On Mon, 08 January 2001, Henry Yen wrote:
And if you are running a late-model linux (preferably RedHat), you can download APC's own "award-winning PowerChute Plus" software for linux from their website. It seems to be identical to PowerChutePlus running on any other platforms, except that the interface is through X86.
And what if you are not using APCs? One issue with highly redudandent data centers is the failure modes are "interesting." You don't want to shutdown due to a single UPS failure, so you don't use something simple like PowerChute Plus. You most likely don't want to shutdown based on any automatic signal. However, you do want a way for an operator to gracefully shutdown a lot of equipment quickly when the decision is made. For a server farm, with potentially thousands of individual systems, is there any standard piece of software you can install on all of the systems to act as a receiver of a signal to begin a graceful shutdown that does not depend on a vendor's proprietary interface? Preferabally one which does not involve running a lot of additional wires. I know, everyone says their systems will never fail. Think of this as the "else" statement for the condition which will never happen. Again this is only needed if people want a gracefull shutdown. If you can live with a hard shutdown, you wouldn't require this. If you use ctrl-alt-del as a normal management practice, I suspect you don't really require a graceful shutdown.

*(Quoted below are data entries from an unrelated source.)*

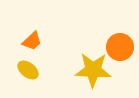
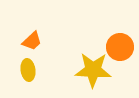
yellow ellipse: rotated 45 degrees clockwise
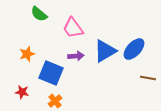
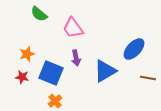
blue triangle: moved 20 px down
purple arrow: moved 2 px down; rotated 84 degrees clockwise
red star: moved 15 px up
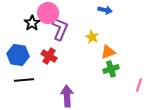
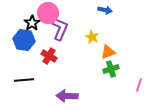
blue hexagon: moved 6 px right, 15 px up
purple arrow: rotated 85 degrees counterclockwise
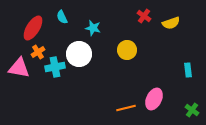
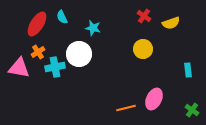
red ellipse: moved 4 px right, 4 px up
yellow circle: moved 16 px right, 1 px up
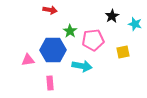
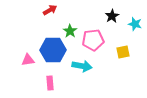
red arrow: rotated 40 degrees counterclockwise
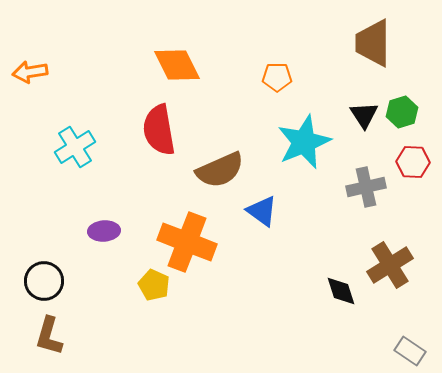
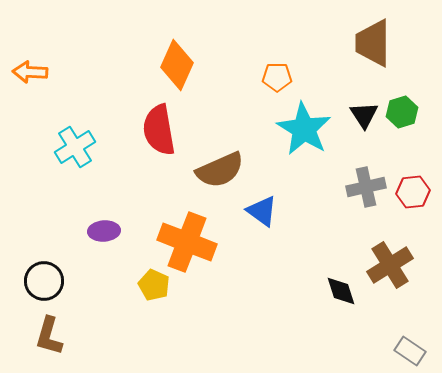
orange diamond: rotated 51 degrees clockwise
orange arrow: rotated 12 degrees clockwise
cyan star: moved 13 px up; rotated 18 degrees counterclockwise
red hexagon: moved 30 px down; rotated 8 degrees counterclockwise
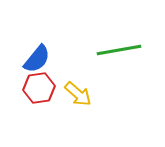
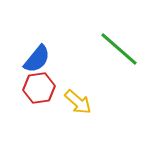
green line: moved 1 px up; rotated 51 degrees clockwise
yellow arrow: moved 8 px down
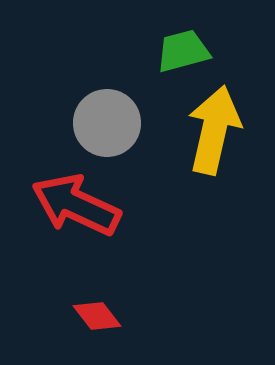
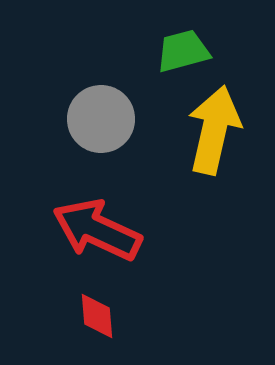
gray circle: moved 6 px left, 4 px up
red arrow: moved 21 px right, 25 px down
red diamond: rotated 33 degrees clockwise
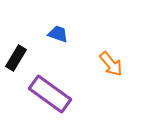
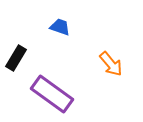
blue trapezoid: moved 2 px right, 7 px up
purple rectangle: moved 2 px right
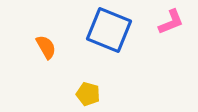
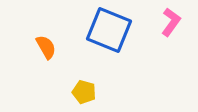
pink L-shape: rotated 32 degrees counterclockwise
yellow pentagon: moved 4 px left, 2 px up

Unnamed Administration sources reported that Sean Donelan said:
And what if you are not using APCs?
See the menu of systems listed at: http://www.exploits.org/nut/
One issue with highly redudandent data centers is the failure modes are "interesting." You don't want to shutdown due to a single UPS failure, so you don't use something simple like PowerChute Plus. You most likely don't want to shutdown based on any automatic signal. However, you do want a way for an operator to gracefully shutdown a lot of equipment quickly when the decision is made.
For a server farm, with potentially thousands of individual systems, is there any standard piece of software you can install on all of the systems to act as a receiver of a signal to begin a graceful shutdown that does not depend on a vendor's proprietary interface? Preferabally one which does not involve running a lot of additional wires.

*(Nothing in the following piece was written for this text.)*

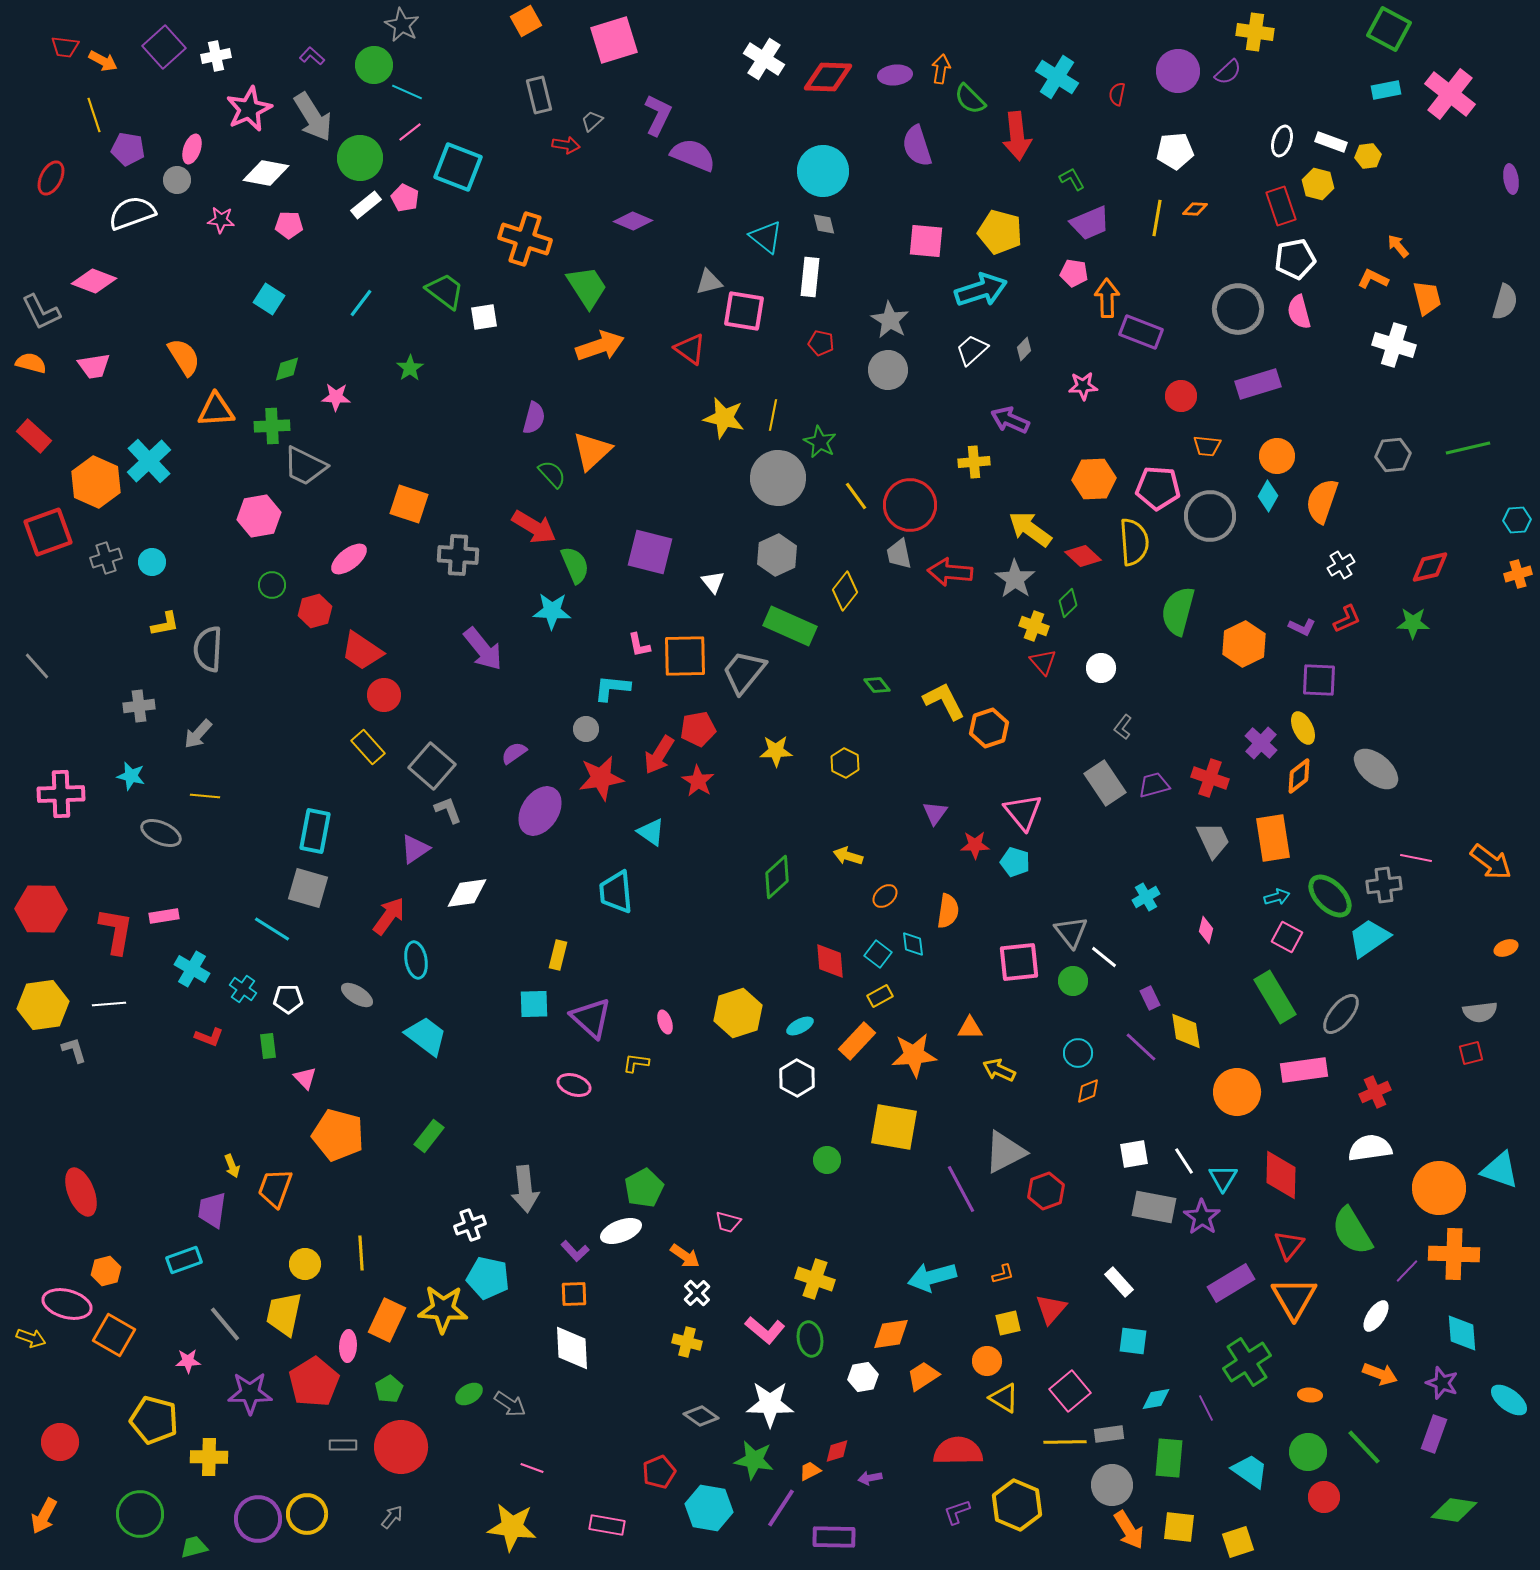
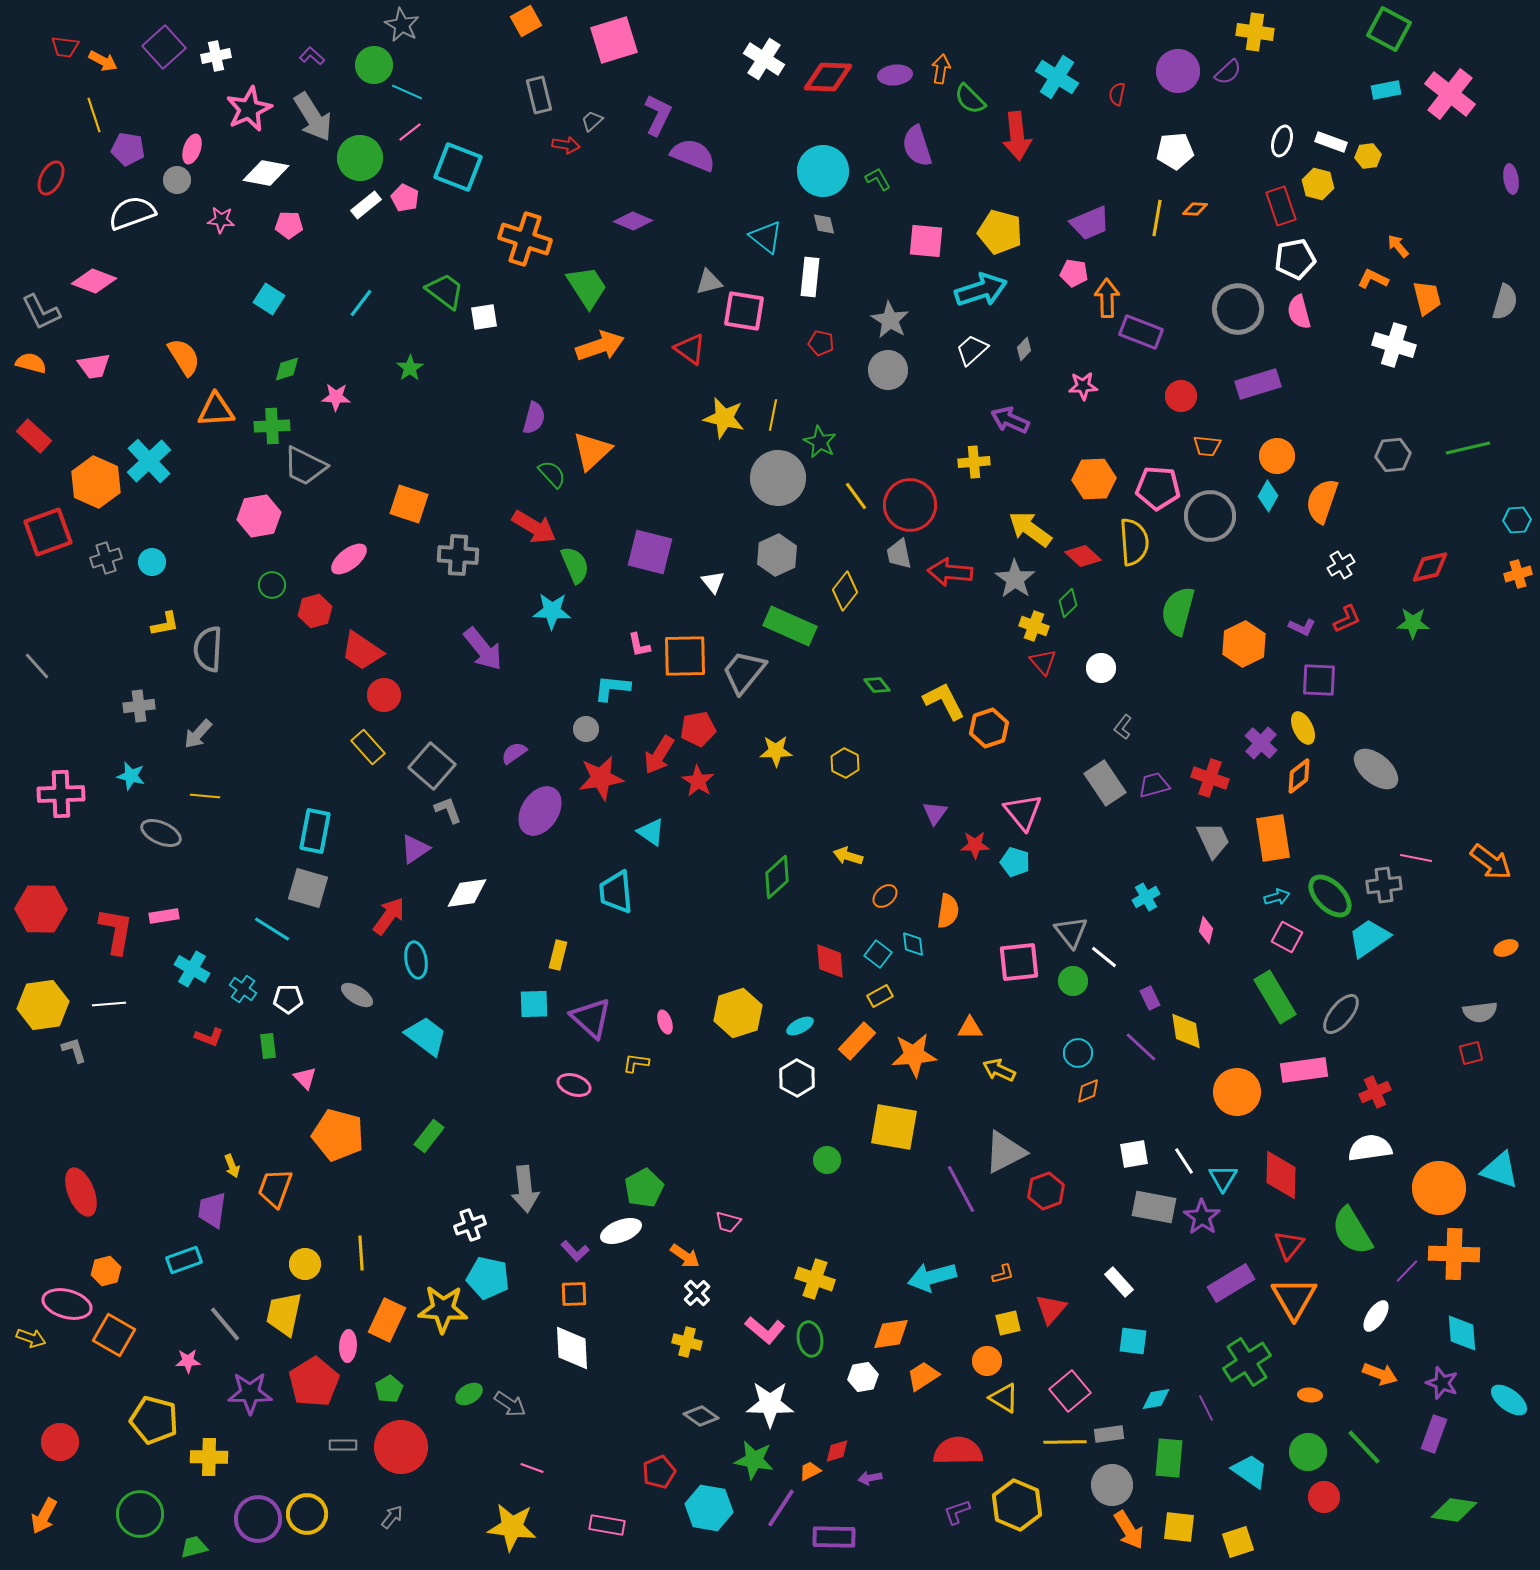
green L-shape at (1072, 179): moved 194 px left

Good point; you'll likely need a box just to talk to UPSi and control shutdowns. That alas, is adding a single point of failure.
Again this is only needed if people want a gracefull shutdown. If you can live with a hard shutdown, you wouldn't require this. If you use ctrl-alt-del as a normal management practice, I suspect you don't really require a graceful shutdown.
You really don't want to run all the UPS batteries flat. It will lengthen the recovery time.... (If graceful shutdown is your goal; when power is restored, you want the UPS to FIRST recharge enough so it can again gracefully shutdown, when the power turns out to be back up for just a minute or two....thus you delay restarting the load.) -- A host is a host from coast to coast.................wb8foz@nrk.com & no one will talk to a host that's close........[v].(301) 56-LINUX Unless the host (that isn't close).........................pob 1433 is busy, hung or dead....................................20915-1433
On Mon, Jan 08, 2001 at 02:35:49PM -0800, Sean Donelan put this into my mailbox:
One issue with highly redudandent data centers is the failure modes are "interesting." You don't want to shutdown due to a single UPS failure, so you don't use something simple like PowerChute Plus. You most likely don't want to shutdown based on any automatic signal. However, you do want a way for an operator to gracefully shutdown a lot of equipment quickly when the decision is made.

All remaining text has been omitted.